Contact: Ed Purcell Esq., (609) 695-3481 x.137 or firstname.lastname@example.org
II. “Uber/Lyft” Bill Would Preempt Local Over-sight
Since 1917, in order to protect passengers and the general public, and to preserve order, municipalities have been empowered by statute to license and regulate ride-for-hire businesses. While no level of regulation is perfect, municipalities have clearly demonstrated their effectiveness in this area for close to 100 years.
Throughout that period, in order to protect the public, local governing bodies have established reasonable standards for companies and contractors. Local government has been responsive to concerns raised by passengers, pedestrians, local merchants and other drivers. Local first responders have attended to accidents.
The Assembly Committee Substitute for A-3765, et al., which has been released by the Assembly Transportation and Independent Authorities Committee, would preempt municipal regulation of certain entities engaged in the sale of passenger transportation services, via motor vehicle. This bill would create a new class of taxis, exempt from local oversight. As amended and reported, the substitute establishes State-level safety and insurance requirements for “transportation network companies” that conduct business in this State.
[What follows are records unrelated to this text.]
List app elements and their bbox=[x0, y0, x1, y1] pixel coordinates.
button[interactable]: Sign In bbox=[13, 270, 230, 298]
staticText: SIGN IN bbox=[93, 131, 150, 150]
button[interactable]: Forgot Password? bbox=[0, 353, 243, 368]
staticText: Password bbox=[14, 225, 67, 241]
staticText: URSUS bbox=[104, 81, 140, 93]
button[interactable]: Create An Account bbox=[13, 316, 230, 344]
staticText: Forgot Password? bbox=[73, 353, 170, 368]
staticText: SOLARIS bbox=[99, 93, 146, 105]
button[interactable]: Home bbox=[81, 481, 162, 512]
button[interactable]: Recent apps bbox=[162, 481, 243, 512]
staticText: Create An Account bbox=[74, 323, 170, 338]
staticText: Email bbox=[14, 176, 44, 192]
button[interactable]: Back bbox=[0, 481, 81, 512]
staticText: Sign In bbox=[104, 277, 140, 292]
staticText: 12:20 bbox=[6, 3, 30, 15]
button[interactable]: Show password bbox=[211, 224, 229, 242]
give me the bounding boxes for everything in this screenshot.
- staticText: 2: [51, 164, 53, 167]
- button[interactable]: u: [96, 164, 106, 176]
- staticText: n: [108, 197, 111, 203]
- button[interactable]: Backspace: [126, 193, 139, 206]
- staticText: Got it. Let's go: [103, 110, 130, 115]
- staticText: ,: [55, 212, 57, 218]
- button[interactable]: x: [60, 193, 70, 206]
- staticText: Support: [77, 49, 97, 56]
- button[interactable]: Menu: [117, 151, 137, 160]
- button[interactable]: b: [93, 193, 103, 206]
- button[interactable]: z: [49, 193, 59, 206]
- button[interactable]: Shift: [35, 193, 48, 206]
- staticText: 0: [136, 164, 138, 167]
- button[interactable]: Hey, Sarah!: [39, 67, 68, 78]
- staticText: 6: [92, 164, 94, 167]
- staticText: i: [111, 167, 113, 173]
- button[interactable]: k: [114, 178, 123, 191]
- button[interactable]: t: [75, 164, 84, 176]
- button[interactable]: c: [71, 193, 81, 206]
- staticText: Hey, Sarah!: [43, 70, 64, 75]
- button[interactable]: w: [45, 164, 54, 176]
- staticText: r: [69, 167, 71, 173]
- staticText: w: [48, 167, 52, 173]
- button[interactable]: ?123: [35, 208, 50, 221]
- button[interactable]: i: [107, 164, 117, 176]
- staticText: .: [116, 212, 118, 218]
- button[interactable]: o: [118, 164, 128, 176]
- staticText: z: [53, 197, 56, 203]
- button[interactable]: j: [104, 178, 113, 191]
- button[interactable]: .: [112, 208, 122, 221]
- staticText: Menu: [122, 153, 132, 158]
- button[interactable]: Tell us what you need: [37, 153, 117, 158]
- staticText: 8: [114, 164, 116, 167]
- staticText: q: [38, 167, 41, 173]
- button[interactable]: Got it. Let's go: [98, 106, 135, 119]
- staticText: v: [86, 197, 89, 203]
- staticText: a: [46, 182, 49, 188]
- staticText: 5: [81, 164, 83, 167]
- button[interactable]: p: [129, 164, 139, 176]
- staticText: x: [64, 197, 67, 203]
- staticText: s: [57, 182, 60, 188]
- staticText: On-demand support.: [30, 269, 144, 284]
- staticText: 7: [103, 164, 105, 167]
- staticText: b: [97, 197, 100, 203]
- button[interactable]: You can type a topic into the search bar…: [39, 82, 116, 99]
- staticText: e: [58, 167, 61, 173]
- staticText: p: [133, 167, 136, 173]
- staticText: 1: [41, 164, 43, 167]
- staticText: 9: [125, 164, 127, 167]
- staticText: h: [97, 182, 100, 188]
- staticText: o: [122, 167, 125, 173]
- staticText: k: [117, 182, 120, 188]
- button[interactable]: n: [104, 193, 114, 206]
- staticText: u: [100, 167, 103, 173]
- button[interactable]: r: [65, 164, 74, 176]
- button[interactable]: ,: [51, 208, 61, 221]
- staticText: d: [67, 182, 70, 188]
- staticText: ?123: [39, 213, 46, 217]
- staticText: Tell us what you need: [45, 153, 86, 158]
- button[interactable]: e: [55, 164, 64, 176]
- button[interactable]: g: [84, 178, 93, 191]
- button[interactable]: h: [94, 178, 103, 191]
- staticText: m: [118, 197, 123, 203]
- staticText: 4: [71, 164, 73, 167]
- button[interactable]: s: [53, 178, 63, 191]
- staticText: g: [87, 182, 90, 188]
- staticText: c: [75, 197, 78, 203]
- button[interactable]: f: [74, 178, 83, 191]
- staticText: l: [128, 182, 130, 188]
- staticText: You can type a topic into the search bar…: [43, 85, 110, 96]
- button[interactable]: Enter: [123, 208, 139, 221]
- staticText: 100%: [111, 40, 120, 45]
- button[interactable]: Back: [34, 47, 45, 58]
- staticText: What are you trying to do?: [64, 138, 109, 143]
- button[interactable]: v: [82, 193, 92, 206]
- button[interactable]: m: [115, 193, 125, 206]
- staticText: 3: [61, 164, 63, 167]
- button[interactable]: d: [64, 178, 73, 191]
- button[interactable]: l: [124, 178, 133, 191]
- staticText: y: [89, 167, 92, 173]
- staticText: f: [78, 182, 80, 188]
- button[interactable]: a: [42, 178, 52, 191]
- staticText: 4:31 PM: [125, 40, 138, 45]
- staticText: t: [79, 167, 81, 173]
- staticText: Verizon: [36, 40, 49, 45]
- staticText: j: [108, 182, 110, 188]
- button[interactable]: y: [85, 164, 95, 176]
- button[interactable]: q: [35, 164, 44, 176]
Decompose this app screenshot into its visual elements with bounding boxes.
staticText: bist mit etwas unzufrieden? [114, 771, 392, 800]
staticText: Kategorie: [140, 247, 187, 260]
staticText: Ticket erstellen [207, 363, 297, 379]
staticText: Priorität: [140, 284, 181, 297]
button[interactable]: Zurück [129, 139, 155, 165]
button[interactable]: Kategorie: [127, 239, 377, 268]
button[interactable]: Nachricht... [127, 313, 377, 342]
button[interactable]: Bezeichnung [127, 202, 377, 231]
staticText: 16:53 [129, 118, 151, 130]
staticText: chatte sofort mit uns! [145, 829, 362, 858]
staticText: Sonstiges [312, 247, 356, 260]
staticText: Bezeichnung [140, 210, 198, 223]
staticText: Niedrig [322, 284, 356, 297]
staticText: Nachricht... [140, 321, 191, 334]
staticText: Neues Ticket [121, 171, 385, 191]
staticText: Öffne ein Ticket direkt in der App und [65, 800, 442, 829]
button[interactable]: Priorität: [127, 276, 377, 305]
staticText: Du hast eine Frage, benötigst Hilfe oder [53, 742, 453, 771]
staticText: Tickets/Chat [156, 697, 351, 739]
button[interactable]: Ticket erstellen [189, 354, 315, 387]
A “transportation network company” (TNC) means an individual, corporation, partnership, sole proprietorship, or other entity that uses a digital network or software application to connect a passenger to a transportation network driver for the purpose of providing transportation to the passenger for profit by the TNC. A “transportation network driver” (driver) is a person who operates a private passenger automobile to provide transportation to a passenger who requests transportation through a TNC’s digital network or software application which results in a fare being owed by the passenger.
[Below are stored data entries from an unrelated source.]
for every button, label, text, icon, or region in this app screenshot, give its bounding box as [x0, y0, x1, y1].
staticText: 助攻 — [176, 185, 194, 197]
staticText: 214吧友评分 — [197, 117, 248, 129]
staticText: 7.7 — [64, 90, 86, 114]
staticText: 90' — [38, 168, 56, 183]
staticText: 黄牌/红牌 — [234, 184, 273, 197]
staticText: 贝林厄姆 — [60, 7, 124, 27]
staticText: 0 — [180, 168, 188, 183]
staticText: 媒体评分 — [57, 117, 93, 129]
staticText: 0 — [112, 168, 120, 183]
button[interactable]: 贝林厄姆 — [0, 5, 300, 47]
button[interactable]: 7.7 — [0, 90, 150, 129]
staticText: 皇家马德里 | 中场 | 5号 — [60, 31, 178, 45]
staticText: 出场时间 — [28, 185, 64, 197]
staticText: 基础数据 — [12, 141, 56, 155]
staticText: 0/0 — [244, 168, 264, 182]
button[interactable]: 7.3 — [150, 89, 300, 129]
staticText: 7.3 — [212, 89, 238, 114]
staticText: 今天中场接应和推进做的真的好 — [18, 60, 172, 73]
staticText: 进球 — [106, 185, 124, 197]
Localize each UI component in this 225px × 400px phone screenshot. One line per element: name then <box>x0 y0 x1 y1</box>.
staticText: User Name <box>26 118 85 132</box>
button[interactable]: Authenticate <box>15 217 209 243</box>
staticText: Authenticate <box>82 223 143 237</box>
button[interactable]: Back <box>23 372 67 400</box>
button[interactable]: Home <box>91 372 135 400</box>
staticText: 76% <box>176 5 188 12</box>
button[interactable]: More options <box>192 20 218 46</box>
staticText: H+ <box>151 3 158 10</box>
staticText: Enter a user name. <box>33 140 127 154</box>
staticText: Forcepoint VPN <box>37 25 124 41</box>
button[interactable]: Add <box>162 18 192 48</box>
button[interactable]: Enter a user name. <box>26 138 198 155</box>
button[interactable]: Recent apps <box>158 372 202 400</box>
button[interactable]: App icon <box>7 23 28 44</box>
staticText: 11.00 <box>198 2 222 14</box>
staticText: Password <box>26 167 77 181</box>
The manner in which the service is dispatched and provided does not materially alter the responsibilities that local governments will bear. Nor will the manner of dispatch obviate the concerns of local elected officials in ensuring the public’s legitimate interests. Further, enactment of this bill could motivate traditional taxi and limousine businesses to, similarly, avoid local over-sight, either by a change in their business models or through legislation.
On that basis, the League of Municipalities cannot support this initiative, which awaits a floor vote in the Assembly. Please urge your legislators to oppose the ACS for A-3765, et al.
Contact: Jon Moran, (609) 695-3481 x. 121, email@example.com
III. User Friendly Budgets
Implementing a 2007 law, the Division of Local Government Services has released Local Finance Notice 2015-09 setting forth the procedure and an excel based “user-friendly” budget form. Commencing with adopted Calendar Year 2015 budgets, each municipality must complete the User-Friendly Budget form as part of the annual municipal budget. Calendar Year municipalities are encouraged but not obligated to complete the form for their introduced (approved) 2015 budgets, but must do so for each introduced as well as adopted budget moving forward. If your municipality has not already adopted its CY2015 budget, please submit the User-Friendly Budget form to the Division with the adopted budget. For those CY2015 municipalities that adopt their budgets by April 10, 2015, the User-Friendly Budget Form shall be submitted to the Division after transmittal of the adopted CY2015 budget, but NO LATER than May 10, 2015. For more information please see our April 14 Dear Mayor letter available at http://njslom.org/letters/2015-0414-budget-forms.html.
Very truly yours,
William G. Dressel, Jr.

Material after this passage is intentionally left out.